The pathogenesis of central nervous system lymphoma
Time:2009-11-05 13:49 Author:admin Hits:
The central nervous system, non-lymphatic circulation and lymph nodes, there are three causes of lymphoma, an early theory that the lymphoma originated in the leptomeningeal blood vessel cells, the membrane-week post-invasion and extended into the adjacent brain tissue around the perforator vascular space, violating the deep structure of the hemisphere . The second doctrine, lymphoma, non-tumor reactive lymphocytes in the central nervous system caused by clustering. The lymphatic system due to the lack of brain tissue mononuclear inflammatory cells were relatively low, the immune function of brain tissue is relatively weak, in chronic antigen stimulation of the immune system in the form of polyclonal anti-antigen should be further stimulated lymphocyte proliferation may occur the formation of specific gene mutations and develop into a monoclonal proliferation of malignant lymphoma of the third doctrine, other than the lymph nodes or lymph node B lymphocytes develop into tumors, tumor cells with the blood circulation to migrate, because of their cell surface markers to bring the central nervous system-specific adsorption things, so that only gathered in the central nervous system, while the true primary site is unclear, this theory can explain the multiple intracranial lymphoma.
Pathogenesis:
Lymphoma can occur in any part of the central nervous system, but most occurred in the screen, the approximately 50% of the lymphoma occurred in the cerebral hemisphere, posterior fossa accounted for 10% to 30% supratentorial, 18% involved simultaneously, lesions occur in the basal ganglia, corpus callosum, periventricular white matter and cerebellar vermis, soft meninges, choroid plexus, and septum pellucidum also often involved. Brain lymphoma, for focal lesions, or diffuse infiltrative growth of tumor no envelope. Focal placeholder can be multiple, often located near ventricles, for physical diseases, ill-defined texture can be soft around the obvious edema can be hard, blood supply is rich in white or purple. Very little bleeding and cystic necrosis. The general concept of diffuse tumor growth may be normal, may have expanded subarachnoid space, resulting in the thickening was gray, it belongs to B-cell lymphoma, small cell and large cell type were more common.
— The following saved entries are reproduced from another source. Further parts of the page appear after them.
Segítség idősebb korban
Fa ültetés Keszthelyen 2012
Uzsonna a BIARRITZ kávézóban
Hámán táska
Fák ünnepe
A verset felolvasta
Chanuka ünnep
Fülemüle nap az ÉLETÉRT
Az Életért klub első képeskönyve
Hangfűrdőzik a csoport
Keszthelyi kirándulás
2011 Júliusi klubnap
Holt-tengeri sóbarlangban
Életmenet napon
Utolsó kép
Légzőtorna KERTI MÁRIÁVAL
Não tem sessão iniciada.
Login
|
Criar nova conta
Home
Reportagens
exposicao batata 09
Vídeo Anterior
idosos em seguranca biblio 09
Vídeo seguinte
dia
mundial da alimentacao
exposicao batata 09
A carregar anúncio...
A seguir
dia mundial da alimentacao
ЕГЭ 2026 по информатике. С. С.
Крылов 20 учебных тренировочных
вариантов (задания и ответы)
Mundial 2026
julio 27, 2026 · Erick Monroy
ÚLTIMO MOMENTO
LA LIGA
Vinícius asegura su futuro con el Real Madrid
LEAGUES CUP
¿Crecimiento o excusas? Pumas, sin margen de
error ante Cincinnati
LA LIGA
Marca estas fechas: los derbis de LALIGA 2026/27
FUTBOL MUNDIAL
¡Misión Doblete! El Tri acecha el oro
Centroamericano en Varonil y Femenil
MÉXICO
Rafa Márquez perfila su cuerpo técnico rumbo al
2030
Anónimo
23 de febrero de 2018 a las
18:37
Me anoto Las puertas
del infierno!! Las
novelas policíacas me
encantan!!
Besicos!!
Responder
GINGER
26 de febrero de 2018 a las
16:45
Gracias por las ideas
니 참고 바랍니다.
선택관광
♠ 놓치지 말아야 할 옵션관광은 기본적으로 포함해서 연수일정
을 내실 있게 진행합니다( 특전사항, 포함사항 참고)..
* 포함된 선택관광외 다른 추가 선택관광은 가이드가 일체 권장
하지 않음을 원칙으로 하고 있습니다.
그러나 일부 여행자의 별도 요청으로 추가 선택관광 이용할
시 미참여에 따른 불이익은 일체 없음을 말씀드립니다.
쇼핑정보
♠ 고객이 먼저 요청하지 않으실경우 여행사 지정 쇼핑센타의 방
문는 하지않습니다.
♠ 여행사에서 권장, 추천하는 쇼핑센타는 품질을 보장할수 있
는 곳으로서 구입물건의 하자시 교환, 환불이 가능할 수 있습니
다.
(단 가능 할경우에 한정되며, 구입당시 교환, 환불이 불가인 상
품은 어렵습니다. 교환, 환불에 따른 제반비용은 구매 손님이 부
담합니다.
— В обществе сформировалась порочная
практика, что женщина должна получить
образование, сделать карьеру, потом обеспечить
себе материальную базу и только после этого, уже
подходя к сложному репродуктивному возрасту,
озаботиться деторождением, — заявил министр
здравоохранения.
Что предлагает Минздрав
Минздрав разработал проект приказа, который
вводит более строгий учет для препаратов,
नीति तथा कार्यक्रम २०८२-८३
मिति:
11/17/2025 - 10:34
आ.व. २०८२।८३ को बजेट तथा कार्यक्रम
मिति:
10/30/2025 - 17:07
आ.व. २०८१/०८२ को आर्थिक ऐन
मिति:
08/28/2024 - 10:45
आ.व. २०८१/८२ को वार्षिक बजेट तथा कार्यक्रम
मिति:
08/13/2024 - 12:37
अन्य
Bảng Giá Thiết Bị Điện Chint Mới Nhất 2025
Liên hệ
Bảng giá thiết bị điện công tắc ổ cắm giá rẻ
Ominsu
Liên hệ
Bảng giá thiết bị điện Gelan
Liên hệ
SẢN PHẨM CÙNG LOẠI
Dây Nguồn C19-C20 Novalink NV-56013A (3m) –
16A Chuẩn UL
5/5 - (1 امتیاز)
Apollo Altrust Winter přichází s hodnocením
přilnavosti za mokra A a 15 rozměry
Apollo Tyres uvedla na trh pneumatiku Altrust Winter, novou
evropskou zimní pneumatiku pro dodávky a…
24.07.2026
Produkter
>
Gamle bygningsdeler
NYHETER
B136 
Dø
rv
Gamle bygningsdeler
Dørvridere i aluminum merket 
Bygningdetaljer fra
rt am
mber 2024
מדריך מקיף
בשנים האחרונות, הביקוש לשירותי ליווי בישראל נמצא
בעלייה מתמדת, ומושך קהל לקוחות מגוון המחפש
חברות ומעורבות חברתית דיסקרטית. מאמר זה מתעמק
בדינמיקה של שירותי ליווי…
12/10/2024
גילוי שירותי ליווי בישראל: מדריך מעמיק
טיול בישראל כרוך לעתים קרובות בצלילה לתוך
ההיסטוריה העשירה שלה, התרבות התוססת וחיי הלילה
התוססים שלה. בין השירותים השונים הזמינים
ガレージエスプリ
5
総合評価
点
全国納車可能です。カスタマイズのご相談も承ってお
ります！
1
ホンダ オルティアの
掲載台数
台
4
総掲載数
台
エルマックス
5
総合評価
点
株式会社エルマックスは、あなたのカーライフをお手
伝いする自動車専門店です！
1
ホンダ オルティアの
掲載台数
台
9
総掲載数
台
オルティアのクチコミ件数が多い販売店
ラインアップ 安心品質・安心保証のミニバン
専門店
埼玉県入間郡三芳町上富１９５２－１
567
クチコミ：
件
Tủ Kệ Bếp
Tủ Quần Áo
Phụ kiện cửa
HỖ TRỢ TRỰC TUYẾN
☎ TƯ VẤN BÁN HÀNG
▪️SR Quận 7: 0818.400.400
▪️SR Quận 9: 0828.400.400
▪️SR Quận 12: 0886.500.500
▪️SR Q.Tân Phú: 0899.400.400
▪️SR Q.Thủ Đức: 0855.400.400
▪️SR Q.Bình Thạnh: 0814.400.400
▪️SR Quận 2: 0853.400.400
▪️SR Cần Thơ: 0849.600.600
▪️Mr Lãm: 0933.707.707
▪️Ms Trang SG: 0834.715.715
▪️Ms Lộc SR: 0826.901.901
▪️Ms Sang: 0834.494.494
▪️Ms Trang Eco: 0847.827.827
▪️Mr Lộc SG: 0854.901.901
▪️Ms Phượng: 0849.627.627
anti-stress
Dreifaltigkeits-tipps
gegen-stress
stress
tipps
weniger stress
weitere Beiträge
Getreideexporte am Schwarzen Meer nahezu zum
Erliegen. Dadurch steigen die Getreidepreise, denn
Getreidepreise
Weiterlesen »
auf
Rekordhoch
Microscopy showed diffuse infiltration of tumor cells, far beyond the borders in general, cell density, little cytoplasm, Duocheng round or oval nuclei and clear, variable length or distortion, chromatin are many and scattered, more common phenomenon of nuclear fission, sometimes sleeve-like tumor cells were distributed along the blood vessels surrounding and sometimes can also be found within the brain tissue around the tumor-like lesions showed the distribution of nests of tumor cells, and even away from the tumor within the brain tissue can also be seen scattered or clustered distribution of tumor cells, which may constitute a multi-center, or tumor recurrence based on tumor blood supply abundant, mostly below the middle level of the small blood vessels. Leptomeningeal involvement occurs in the autopsy rate is about 12%.
Pathogenesis:
Lymphoma can occur in any part of the central nervous system, but most occurred in the screen, the approximately 50% of the lymphoma occurred in the cerebral hemisphere, posterior fossa accounted for 10% to 30% supratentorial, 18% involved simultaneously, lesions occur in the basal ganglia, corpus callosum, periventricular white matter and cerebellar vermis, soft meninges, choroid plexus, and septum pellucidum also often involved. Brain lymphoma, for focal lesions, or diffuse infiltrative growth of tumor no envelope. Focal placeholder can be multiple, often located near ventricles, for physical diseases, ill-defined texture can be soft around the obvious edema can be hard, blood supply is rich in white or purple. Very little bleeding and cystic necrosis. The general concept of diffuse tumor growth may be normal, may have expanded subarachnoid space, resulting in the thickening was gray, it belongs to B-cell lymphoma, small cell and large cell type were more common.
Microscopy showed diffuse infiltration of tumor cells, far beyond the borders in general, cell density, little cytoplasm, Duocheng round or oval nuclei and clear, variable length or distortion, chromatin are many and scattered, more common phenomenon of nuclear fission, sometimes sleeve-like tumor cells were distributed along the blood vessels surrounding and sometimes can also be found within the brain tissue around the tumor-like lesions showed the distribution of nests of tumor cells, and even away from the tumor within the brain tissue can also be seen scattered or clustered distribution of tumor cells, which may constitute a multi-center, or tumor recurrence based on tumor blood supply abundant, mostly below the middle level of the small blood vessels. Leptomeningeal involvement occurs in the autopsy rate is about 12%.